Escucha esta nota aquí


En su último informe el Banco Mundial (BM) anticipó que Bolivia tendrá un crecimiento moderado durante las gestiones 2022 y 2023. Las proyecciones son más pesimistas para el resto de la región, el organismo prevé que América Latina y el Caribe registre una tasa de solo el 2,6%.

Este fenómeno es global, asegura la organización en un comunicado que sostiene que, “tras el fuerte repunte registrado en 2021, la economía mundial está entrando en una pronunciada desaceleración en medio de las nuevas amenazas derivadas de las variantes del Covid‑19 y el aumento de la inflación, la deuda y la desigualdad de ingresos, lo que podría poner en peligro la recuperación de las economías emergentes y en desarrollo”.

En el caso de América Latina y el Caribe durante la gestión 2021 logró una recuperación estimada del 6,7% impulsado por condiciones externas favorables y diversos acontecimientos relacionados con la pandemia.

El BM asegura que el proceso de recuperación hacia los niveles del Producto Interno Bruto (PIB) anteriores a la pandemia será desigual en la región y prolongado en algunos países. 

Por ejemplo, se proyecta que para este año la economía de Brasil se desacelerará hasta llegar al 1,4 % por factores como la limitada confianza de los inversionistas, la erosión del poder adquisitivo derivada de la alta inflación, el endurecimiento de la política macroeconómica, la desaceleración de la demanda de China y la caída de los precios del hierro. 

No obstante, se espera que el gigante sudamericano repunta al 2,7 % en 2023.

Las proyecciones indican que en Argentina el crecimiento se desacelerará al 2,6% en 2022 a medida que el consumo privado se atenúe como consecuencia de la reducción del estímulo fiscal y la inversión disminuya, aunque el continuo impacto del fuerte crecimiento de 2021 dio lugar a una mejora del pronóstico para 2022.

Los fuertes rebotes cíclicos observados en Chile, Colombia y Perú en 2021 se debilitarán en 2022 y nuevamente en 2023.

Caso boliviano

Sobre Bolivia, el organismo anticipa que para este año el crecimiento será de un 3,5% mientras que, para 2023 proyectó un 2,7%.

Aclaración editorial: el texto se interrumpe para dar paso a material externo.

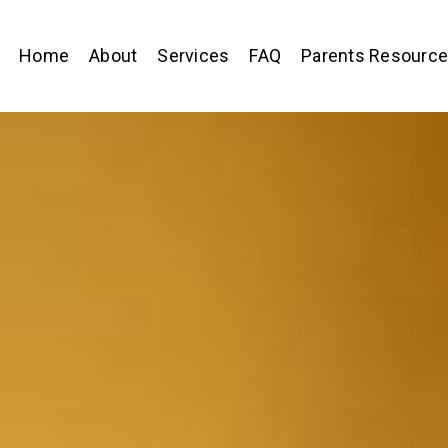
Home
About
Services
FAQ
Parents Resourc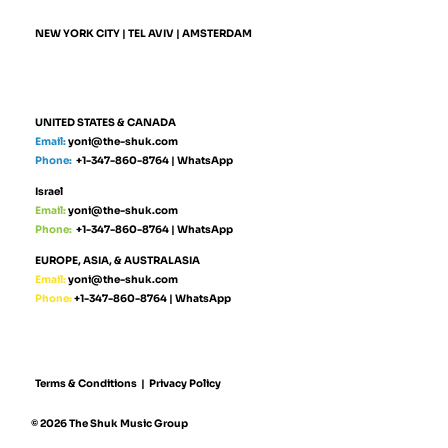
NEW YORK CITY | TEL AVIV | AMSTERDAM
UNITED STATES & CANADA
Email:
yoni@the-shuk.com
Phone:
+1-347-860-8764
|
WhatsApp
Israel
Email:
yoni@the-shuk.com
Phone:
+1-347-860-8764
|
WhatsApp
EUROPE, ASIA, & AUSTRALASIA
Email:
yoni@the-shuk.com
Phone:
+1-347-860-8764
|
WhatsApp
Terms & Conditions
|
Privacy Policy
© 2026 The Shuk Music Group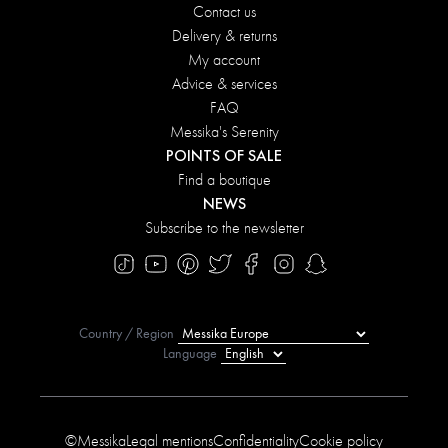
Contact us
Delivery & returns
My account
Advice & services
FAQ
Messika's Serenity
POINTS OF SALE
Find a boutique
NEWS
Subscribe to the newsletter
Country / Region
Language
©Messika
Legal mentions
Confidentiality
Cookie policy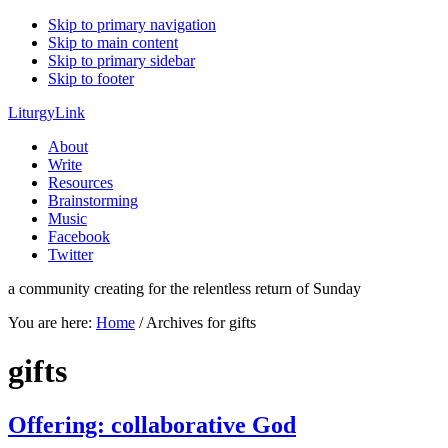
Skip to primary navigation
Skip to main content
Skip to primary sidebar
Skip to footer
LiturgyLink
About
Write
Resources
Brainstorming
Music
Facebook
Twitter
a community creating for the relentless return of Sunday
You are here:
Home
/
Archives for gifts
gifts
Offering: collaborative God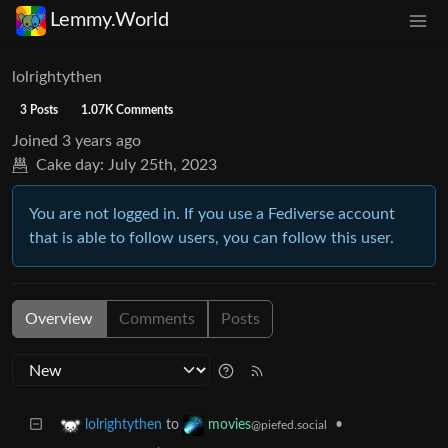
Lemmy.World
lolrightythen
3 Posts
1.07K Comments
Joined
3 years ago
Cake day:
July 25th, 2023
You are not logged in. If you use a Fediverse account
that is able to follow users, you can follow this user.
Overview
Comments
Posts
to
•
lolrightythen
movies
@piefed.social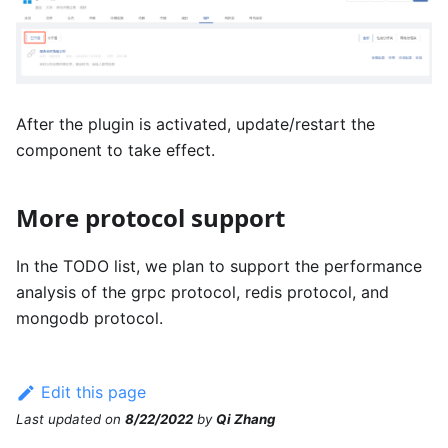
After the plugin is activated, update/restart the
component to take effect.
More protocol support
In the TODO list, we plan to support the performance
analysis of the grpc protocol, redis protocol, and
mongodb protocol.
Edit this page
Last updated
on
8/22/2022
by
Qi Zhang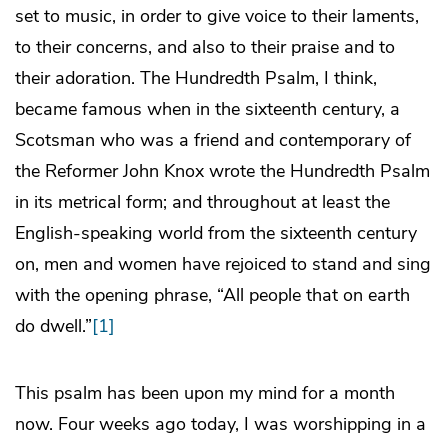
set to music, in order to give voice to their laments,
to their concerns, and also to their praise and to
their adoration. The Hundredth Psalm, I think,
became famous when in the sixteenth century, a
Scotsman who was a friend and contemporary of
the Reformer John Knox wrote the Hundredth Psalm
in its metrical form; and throughout at least the
English-speaking world from the sixteenth century
on, men and women have rejoiced to stand and sing
with the opening phrase, “All people that on earth
do dwell.”
[1]
This psalm has been upon my mind for a month
now. Four weeks ago today, I was worshipping in a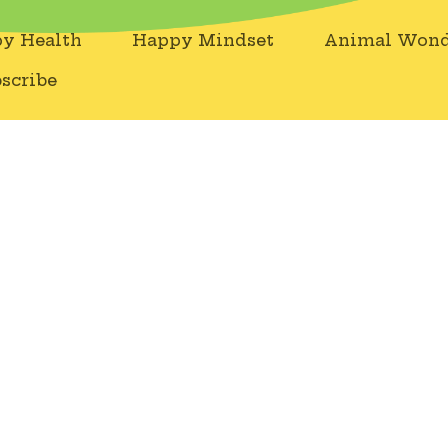
y Health
Happy Mindset
Animal Wond
scribe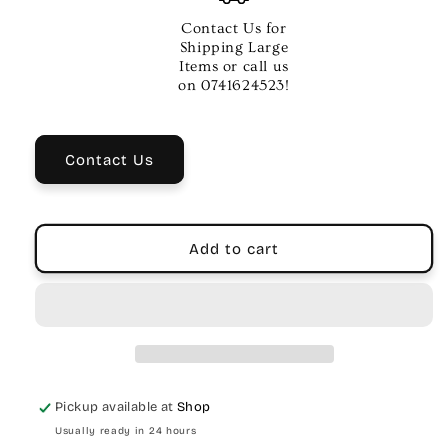
Peace
Peace
14&quot;
14&quot;
Contact Us for
Drum
Drum
Shipping Large
Practice
Practice
Items or call us
Pad
Pad
on 0741624523!
–
–
Black
Black
Rubber
Rubber
Contact Us
Add to cart
Pickup available at
Shop
Usually ready in 24 hours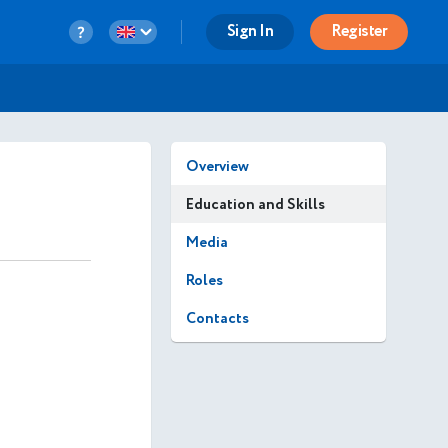
Sign In
Register
Overview
Education and Skills
Media
Roles
Contacts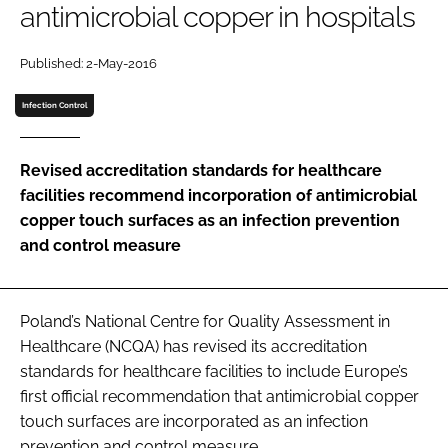
antimicrobial copper in hospitals
Password
Published: 2-May-2016
Password
Infection Control
Remember me
Revised accreditation standards for healthcare
facilities recommend incorporation of antimicrobial
copper touch surfaces as an infection prevention
and control measure
FORGOT PASSWORD?
Poland’s National Centre for Quality Assessment in
Healthcare (NCQA) has revised its accreditation
standards for healthcare facilities to include Europe’s
first official recommendation that antimicrobial copper
touch surfaces are incorporated as an infection
prevention and control measure.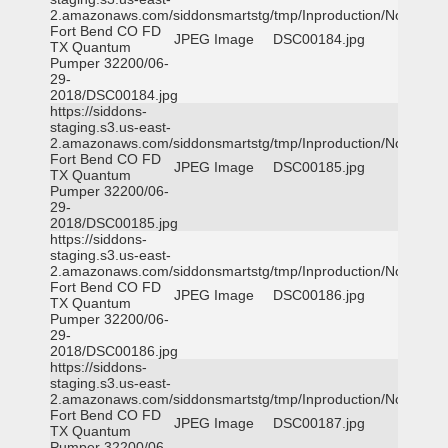
2.amazonaws.com/siddonsmartstg/tmp/Inproduction/Northeast
Fort Bend CO FD
JPEG Image
DSC00184.jpg
TX Quantum
Pumper 32200/06-
29-
2018/DSC00184.jpg
https://siddons-
staging.s3.us-east-
2.amazonaws.com/siddonsmartstg/tmp/Inproduction/Northeast
Fort Bend CO FD
JPEG Image
DSC00185.jpg
TX Quantum
Pumper 32200/06-
29-
2018/DSC00185.jpg
https://siddons-
staging.s3.us-east-
2.amazonaws.com/siddonsmartstg/tmp/Inproduction/Northeast
Fort Bend CO FD
JPEG Image
DSC00186.jpg
TX Quantum
Pumper 32200/06-
29-
2018/DSC00186.jpg
https://siddons-
staging.s3.us-east-
2.amazonaws.com/siddonsmartstg/tmp/Inproduction/Northeast
Fort Bend CO FD
JPEG Image
DSC00187.jpg
TX Quantum
Pumper 32200/06-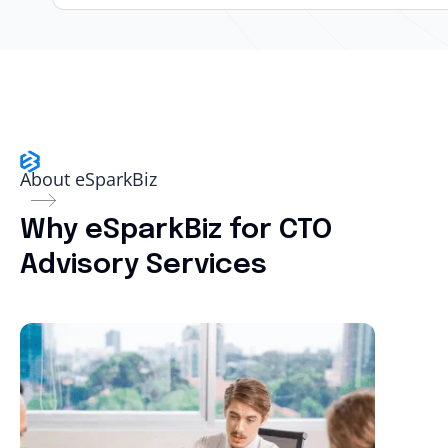
About eSparkBiz
Why eSparkBiz for CTO
Advisory Services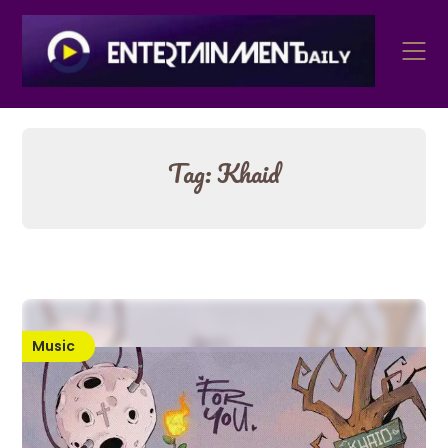
Skip
to
content
Tag:
Khaid
Music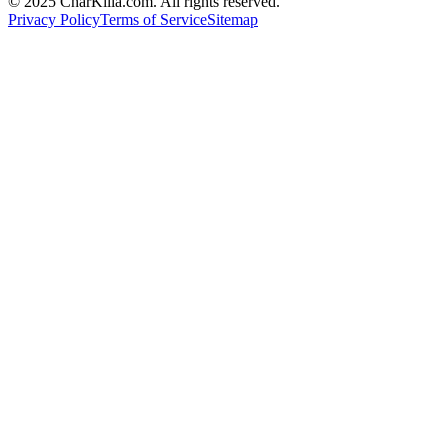
© 2025 CharKilla.com. All rights reserved.
Privacy Policy
Terms of Service
Sitemap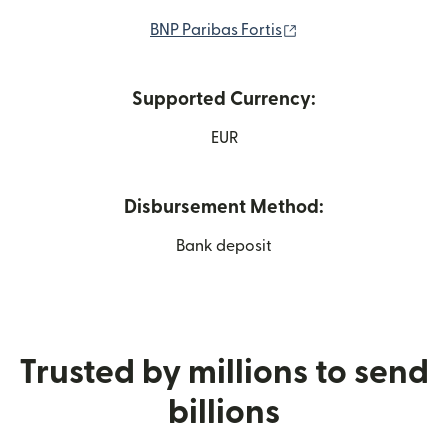
(opens in new wind
BNP Paribas Fortis
Supported Currency:
EUR
Disbursement Method:
Bank deposit
Trusted by millions to send
billions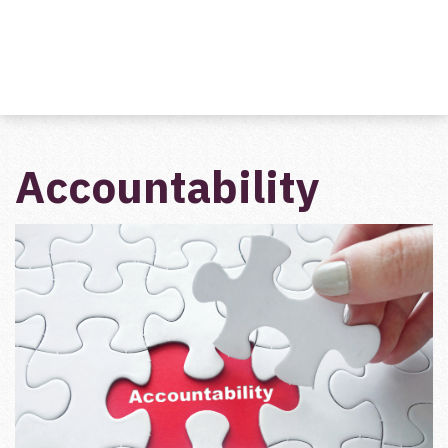
Accountability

Tres especialistas indicaron que para lograr un mayor crecimiento, el Gobierno deberá revisar su actual política económica.

El especialista en finanzas, Jaime Dunn, explicó que la receta aplicada en 2021 no podrá repetirse. Explicó que, ante una inflación global, muchas economías subieron las tasas de interés para evitar que la excesiva liquidez inyectada en la anterior gestión genere una espiral inflacionaria más alta.

El economista, Napoleón Pacheco sostuvo que la única vía para revertir estos pronósticos es abrir las exportaciones, que, según él, se mantienen controladas por factores políticos, en especial las ligadas a la agroindustria.

Y en criterio del especialista, Germán Molina, las tasas de interés en Estados Unidos subirán para atenuar la inflación que llegó al 6%, generada por la inyección económica que realizó en 2021. 

Esto hará más caro el dinero y los precios de las materias primas bajarán. Aseguró también que, mientras siga el rebrote de la pandemia la situación no cambiará y “Bolivia no tiene control”.

Por eso, apuntó que el sector público y privado deberán ajustarse y eso se traducirá en una menor generación de empleos.

Para este año, el Gobierno aseguró que el país tendrá una tasa de crecimiento del 5,1% y una inflación del 3,4%. Además, programó una inversión pública de $us 5.015 millones.